-- Dataset extract follows --

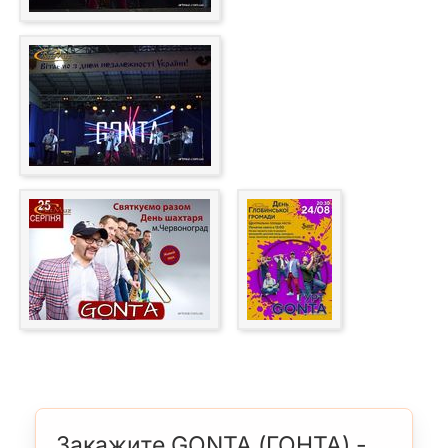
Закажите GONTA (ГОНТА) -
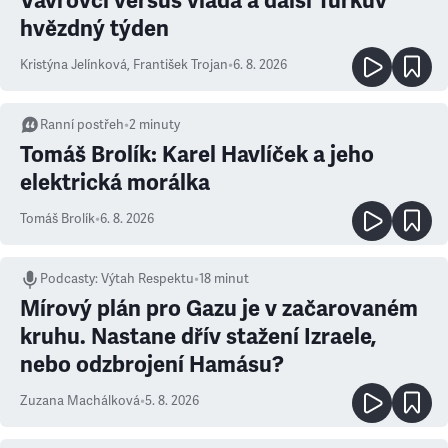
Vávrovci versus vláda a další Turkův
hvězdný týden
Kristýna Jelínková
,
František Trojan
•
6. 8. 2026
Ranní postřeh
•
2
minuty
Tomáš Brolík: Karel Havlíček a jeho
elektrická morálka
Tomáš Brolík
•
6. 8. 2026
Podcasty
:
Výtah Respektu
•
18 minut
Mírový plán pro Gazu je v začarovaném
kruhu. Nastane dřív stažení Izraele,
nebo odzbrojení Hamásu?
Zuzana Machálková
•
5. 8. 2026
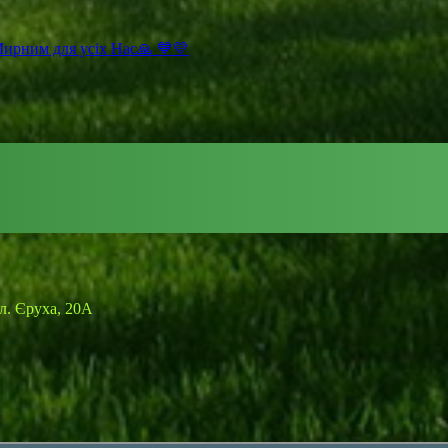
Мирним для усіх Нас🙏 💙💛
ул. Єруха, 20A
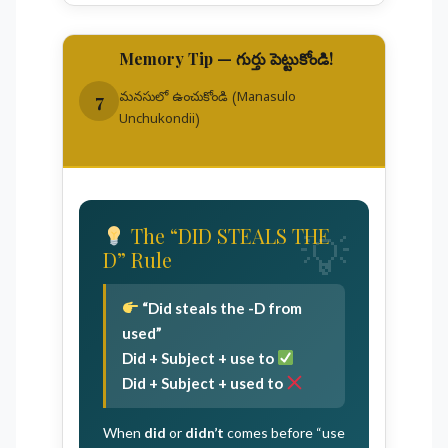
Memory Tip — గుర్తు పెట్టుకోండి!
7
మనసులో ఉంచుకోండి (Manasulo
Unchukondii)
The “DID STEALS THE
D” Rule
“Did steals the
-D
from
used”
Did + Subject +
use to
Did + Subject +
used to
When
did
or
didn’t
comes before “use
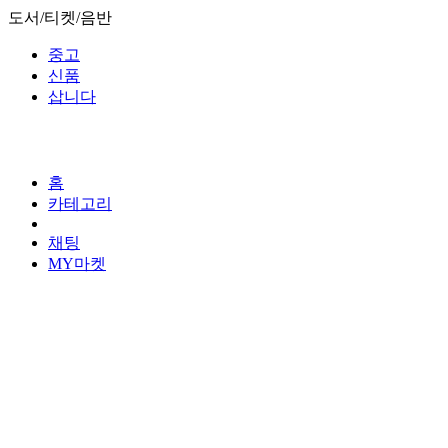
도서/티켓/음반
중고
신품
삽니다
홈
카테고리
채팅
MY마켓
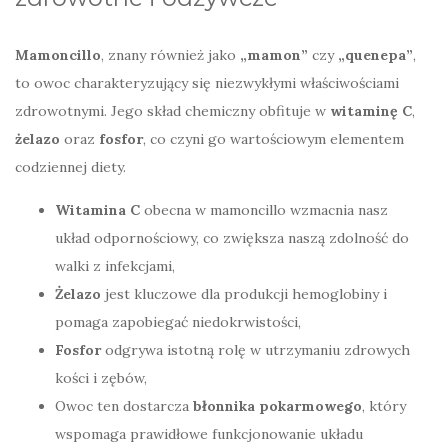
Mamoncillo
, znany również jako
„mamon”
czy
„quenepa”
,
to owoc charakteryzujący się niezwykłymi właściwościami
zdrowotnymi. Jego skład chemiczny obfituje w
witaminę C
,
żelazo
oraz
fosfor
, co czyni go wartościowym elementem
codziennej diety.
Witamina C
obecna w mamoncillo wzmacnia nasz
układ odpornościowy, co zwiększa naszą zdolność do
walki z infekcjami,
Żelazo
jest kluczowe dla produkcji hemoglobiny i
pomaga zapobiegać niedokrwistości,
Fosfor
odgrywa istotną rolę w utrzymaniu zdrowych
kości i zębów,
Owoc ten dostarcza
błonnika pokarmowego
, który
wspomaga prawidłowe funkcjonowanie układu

-- Dataset extract concluded --
-- Dataset extract follows --

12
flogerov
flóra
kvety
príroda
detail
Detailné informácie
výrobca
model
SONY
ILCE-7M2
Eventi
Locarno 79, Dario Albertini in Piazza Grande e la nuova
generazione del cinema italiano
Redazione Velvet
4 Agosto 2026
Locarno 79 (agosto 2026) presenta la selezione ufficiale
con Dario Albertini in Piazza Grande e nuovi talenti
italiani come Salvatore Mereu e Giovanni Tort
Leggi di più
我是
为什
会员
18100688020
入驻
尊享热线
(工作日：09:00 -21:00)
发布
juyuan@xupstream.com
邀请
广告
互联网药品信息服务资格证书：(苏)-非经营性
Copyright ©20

-- Dataset extract concluded --

Using the records above, filter out every line that lacks the string "Locarno" and copy the rest.

Locarno 79, Dario Albertini in Piazza Grande e la nuova
Locarno 79 (agosto 2026) presenta la selezione ufficiale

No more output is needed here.